When it comes to severe fiscal difficulties spurred by public pension mismanagement, Illinois and New Jersey receive the most attention. These two states, however, are hardly alone:
According to an authoritative study by professors Robert Novy-Marx and Joshua D. Rauh published in the Journal of Finance, pensions in 21 states were funded below 40 percent in 2009. Indeed, according to this conservative estimate, the aggregate "funding gap" faced by states amounted to $2.5 trillion. Since then, assets have gone up in value, as have liabilities, so the net is likely to be roughly the same.
A 2015 report for Mississippi's Public Employees Retirement System said the plan was just over 60 percent funded. PERS says that under its current funding policy, which assumes a 7.75 percent rate of return, it will be 80 percent funded by 2042.
Shoring up state and local government employee pensions is crucial, but conventional legislative fixes are virtually impossible due to strict state legal and constitutional protections for public pension benefits in most states. It's time for a new approach, and one within reach: Give states and cities the option to offer voluntary buyouts to retirees and older workers.
To appreciate the urgency of the issue, some background on retirement plan trends will be helpful.
Many state and local pension plans are simply not sustainable without substantially increasing contributions beyond the capacity of citizens. Another study by Novy-Marx and Rauh, published in the American Economic Journal, found that state and local governments contribute an average of 5.7 percent of their annual revenue to pension plans. To fully fund them, they would need to contribute 14.1 percent -- or an extra $1,385 per year from the average taxpayer. The shortfall is more than $2,000 per taxpayer in five states.

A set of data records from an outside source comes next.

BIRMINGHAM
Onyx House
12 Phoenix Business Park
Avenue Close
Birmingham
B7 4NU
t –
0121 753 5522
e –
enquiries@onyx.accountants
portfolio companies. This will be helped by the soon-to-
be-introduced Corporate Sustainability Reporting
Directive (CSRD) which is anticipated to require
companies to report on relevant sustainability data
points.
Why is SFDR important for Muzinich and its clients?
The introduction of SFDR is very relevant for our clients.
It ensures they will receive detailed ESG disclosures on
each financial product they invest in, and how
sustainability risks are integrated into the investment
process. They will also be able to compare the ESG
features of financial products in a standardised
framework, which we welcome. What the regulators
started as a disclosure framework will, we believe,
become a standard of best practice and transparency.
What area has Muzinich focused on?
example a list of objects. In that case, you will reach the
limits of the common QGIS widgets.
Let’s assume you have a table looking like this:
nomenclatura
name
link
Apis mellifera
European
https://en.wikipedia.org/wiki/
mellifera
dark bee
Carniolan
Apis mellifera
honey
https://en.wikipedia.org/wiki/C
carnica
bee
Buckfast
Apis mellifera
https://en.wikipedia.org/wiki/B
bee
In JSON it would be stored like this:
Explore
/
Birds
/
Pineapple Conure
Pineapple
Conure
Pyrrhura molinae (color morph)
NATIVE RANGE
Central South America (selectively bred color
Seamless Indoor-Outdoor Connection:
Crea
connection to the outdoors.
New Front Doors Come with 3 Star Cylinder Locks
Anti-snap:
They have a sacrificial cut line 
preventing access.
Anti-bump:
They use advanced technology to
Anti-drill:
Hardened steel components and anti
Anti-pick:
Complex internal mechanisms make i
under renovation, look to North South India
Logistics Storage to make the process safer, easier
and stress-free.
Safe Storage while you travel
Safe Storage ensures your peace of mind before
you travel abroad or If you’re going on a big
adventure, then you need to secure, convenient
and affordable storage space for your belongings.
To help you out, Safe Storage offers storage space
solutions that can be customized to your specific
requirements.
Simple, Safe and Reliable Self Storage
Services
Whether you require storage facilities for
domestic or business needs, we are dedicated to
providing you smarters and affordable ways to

The legal protection most states grant to government workers' pension benefits effectively blocks reform. The desire to protect benefits is understandable -- workers should, after all, receive what's been promised to them. But today these laws protect a system that places workers in a perilous position.

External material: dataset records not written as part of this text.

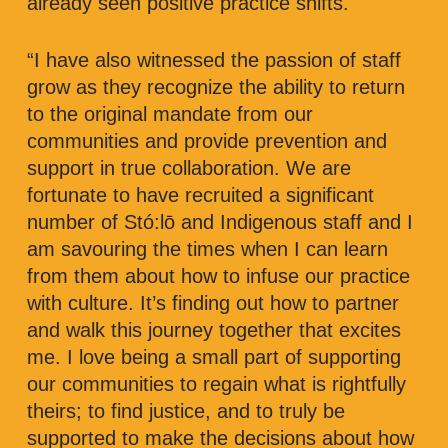
already seen positive practice shifts.
“I have also witnessed the passion of staff
grow as they recognize the ability to return
to the original mandate from our
communities and provide prevention and
support in true collaboration. We are
fortunate to have recruited a significant
number of Stó:lō and Indigenous staff and I
am savouring the times when I can learn
from them about how to infuse our practice
with culture. It’s finding out how to partner
and walk this journey together that excites
me. I love being a small part of supporting
our communities to regain what is rightfully
theirs; to find justice, and to truly be
supported to make the decisions about how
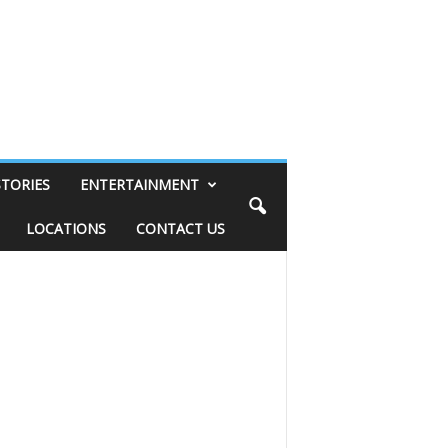
STORIES
ENTERTAINMENT
LOCATIONS
CONTACT US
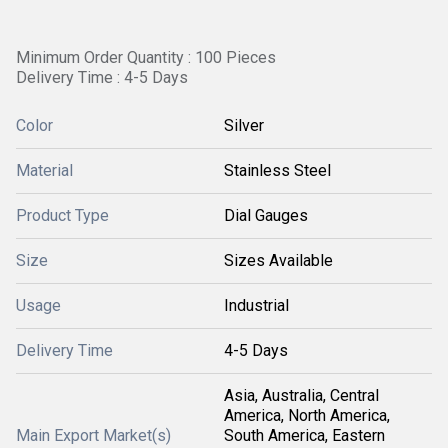
Minimum Order Quantity : 100 Pieces
Delivery Time : 4-5 Days
Color
Silver
Material
Stainless Steel
Product Type
Dial Gauges
Size
Sizes Available
Usage
Industrial
Delivery Time
4-5 Days
Asia, Australia, Central
America, North America,
Main Export Market(s)
South America, Eastern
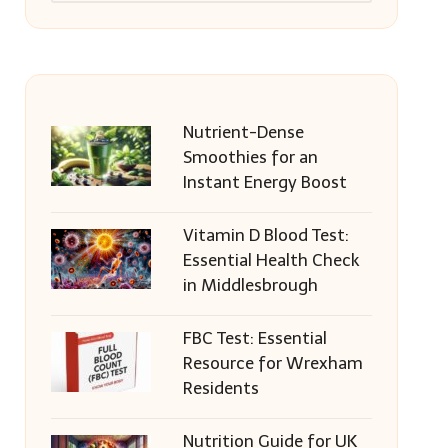
Nutrient-Dense
Smoothies for an
Instant Energy Boost
Vitamin D Blood Test:
Essential Health Check
in Middlesbrough
FBC Test: Essential
Resource for Wrexham
Residents
Nutrition Guide for UK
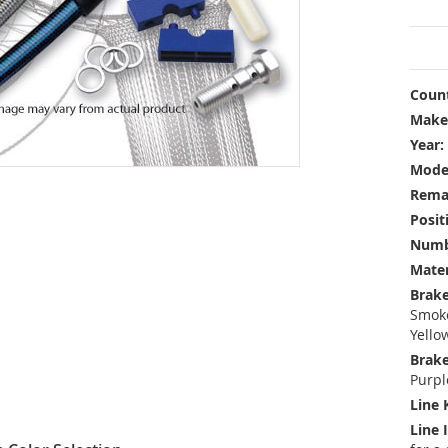
Count
Make
Year:
Mode
Rema
Posit
Numbe
Mater
Brake
Smoke
Yello
Brake
Purpl
Line 
Line 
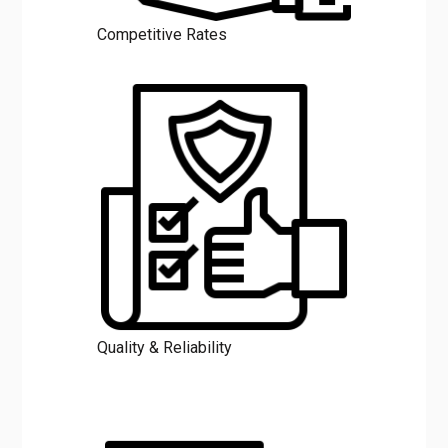
Competitive Rates
Quality & Reliability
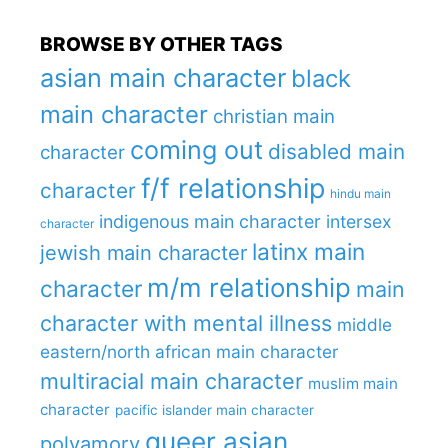
BROWSE BY OTHER TAGS
asian main character
black
main character
christian main
coming out
disabled main
character
f/f relationship
character
hindu main
indigenous main character
intersex
character
latinx main
jewish main character
m/m relationship
character
main
character with mental illness
middle
eastern/north african main character
multiracial main character
muslim main
character
pacific islander main character
queer asian
polyamory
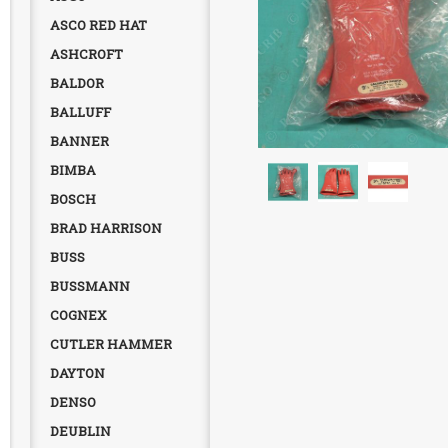
ASCO RED HAT
ASHCROFT
BALDOR
BALLUFF
BANNER
BIMBA
BOSCH
BRAD HARRISON
BUSS
BUSSMANN
COGNEX
CUTLER HAMMER
DAYTON
DENSO
DEUBLIN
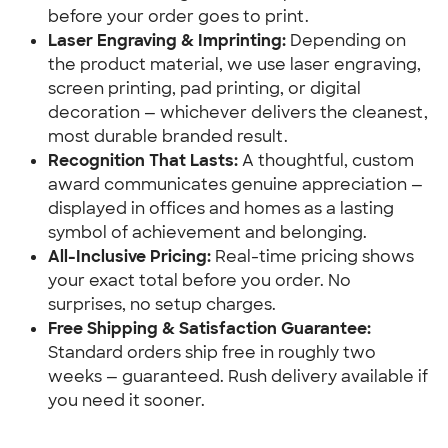
before your order goes to print.
Laser Engraving & Imprinting:
 Depending on 
the product material, we use laser engraving, 
screen printing, pad printing, or digital 
decoration — whichever delivers the cleanest, 
most durable branded result.
Recognition That Lasts:
 A thoughtful, custom 
award communicates genuine appreciation — 
displayed in offices and homes as a lasting 
symbol of achievement and belonging.
All-Inclusive Pricing:
 Real-time pricing shows 
your exact total before you order. No 
surprises, no setup charges.
Free Shipping & Satisfaction Guarantee:
Standard orders ship free in roughly two 
weeks — guaranteed. Rush delivery available if 
you need it sooner.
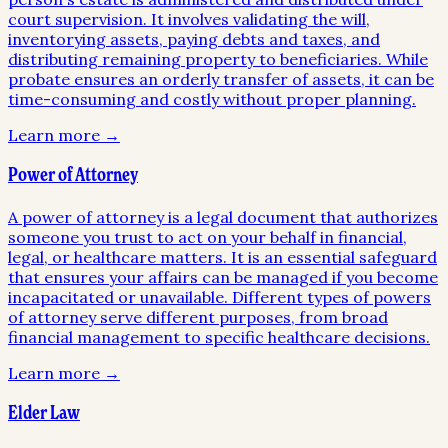
court supervision. It involves validating the will,
inventorying assets, paying debts and taxes, and
distributing remaining property to beneficiaries. While
probate ensures an orderly transfer of assets, it can be
time-consuming and costly without proper planning.
Learn more →
Power of Attorney
A power of attorney is a legal document that authorizes
someone you trust to act on your behalf in financial,
legal, or healthcare matters. It is an essential safeguard
that ensures your affairs can be managed if you become
incapacitated or unavailable. Different types of powers
of attorney serve different purposes, from broad
financial management to specific healthcare decisions.
Learn more →
Elder Law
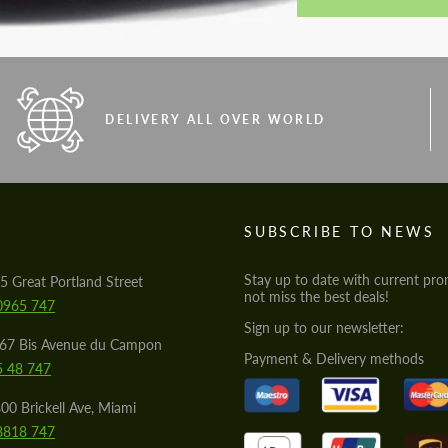
DELIVERY ALL OVER WORLD
S
SUBSCRIBE TO NEWS
Stay up to date with current pro
5 Great Portland Street
not miss the best deals!
0965 747
Sign up to our newsletter:
567 Bis Avenue du Campon
Payment & Delivery methods
5 48 747
00 Brickell Ave, Miami
8818 747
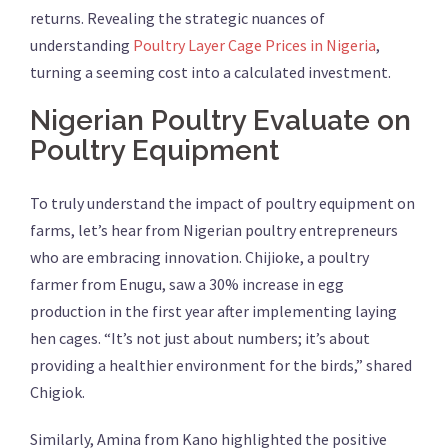
returns. Revealing the strategic nuances of
understanding
Poultry Layer Cage Prices in Nigeria
,
turning a seeming cost into a calculated investment.
Nigerian Poultry Evaluate on
Poultry Equipment
To truly understand the impact of poultry equipment on
farms, let’s hear from Nigerian poultry entrepreneurs
who are embracing innovation. Chijioke, a poultry
farmer from Enugu, saw a 30% increase in egg
production in the first year after implementing laying
hen cages. “It’s not just about numbers; it’s about
providing a healthier environment for the birds,” shared
Chigiok.
Similarly, Amina from Kano highlighted the positive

Some bankrupt municipalities have succeeded at reducing their pension obligations in federal court -- not the most desirable outcome, though necessary for recovery. Yet for states, bankruptcy is not an option, and appropriately so.
Other pension scholars, recognizing these facts, have made proposals for modest voluntary pension reform at the state level to supplement a federal bailout of state and local pension plans. These proposals would likely result in hundreds of billions of dollars in new federal spending. Moreover, bailouts like this are unfair to the majority of taxpayers, states, and municipalities who have acted more responsibly and don't require them.
A federal bailout is also highly unlikely. Retirees in Detroit lost significant cash and health care benefits in that city's bankruptcy, and there was no federal bailout to lessen the blow. Under a new federal law, some retirees are receiving notice that their multiemployer pension plans are approaching insolvency, and their benefits will be cut. In this case, Congress, on a bipartisan basis, soundly rejected a federal bailout.
Poor decisions by state and local officials, and the politically charged collective-bargaining environment they work within, are to blame for the crisis. It's up to these policymakers to work with pension-plan beneficiaries and their representatives to solve it.
The following plan would alleviate some of the financial pressure on public pension plans and satisfy retirees who are willing to opt-in -- and it is politically viable:
First, require state and local governments to file a report each year with the U.S. Treasury breaking down each plan's participant demographics and funding status, using realistic, standard actuarial assumptions, as is done in the private sector. Plans must also be required to give this information to beneficiaries in plain English, in order for them to have a realistic understanding of the finances of the pension plans, again as is done in the private sector. States and municipalities that do not comply must lose federal tax exemptions for the interest on their bonds.
Second, allow (but don't require) state and local governments to offer retirees below age 80, as well as some older workers, a buyout of their pension benefits. The size of the buyout should be based on the funded percentage of the pension plan, but include a bonus for the beneficiary. Specifically, calculate the buyout by first taking the present value of an individual's accrued retirement benefits. Then discount it by 100 percent less the funded percentage of the plan, and then add 5 percentage points.
For example, if a retiree had accrued a pension stream valued at $300,000, and the state pension plan was 45 percent funded, then the retiree would be offered a buyout of $150,000 -- assuming that a 5 percent kicker was given as a bonus to encourage take-up of the offer.
Because the discount is based on a plan's funded status, the plan would not become insolvent if many retirees opt for the buyout. Meanwhile, the 5 percent bonus provides a significant incentive for participants to accept it. Studies, such as one by professors Saul Pleeter and John T. Warner published in the American Economic Review, indicate that many of them would take the deal.
Quick action, rather than further delays, will spare much long-term pain for retirees. This proposal presents an unfortunate, but necessary, reform option, and a voluntary one at that. It would give retirees more flexibility and financial certainty, and provide a fresh start for many troubled state and local governments struggling to pay for needed public projects and benefits to the poor.
Mark J. Warshawsky is a senior research fellow with the Mercatus Center at George Mason University, where he co-wrote, with Ross Marchand, "The Extent and Nature of State and Local Government Pension Problems and a Solution."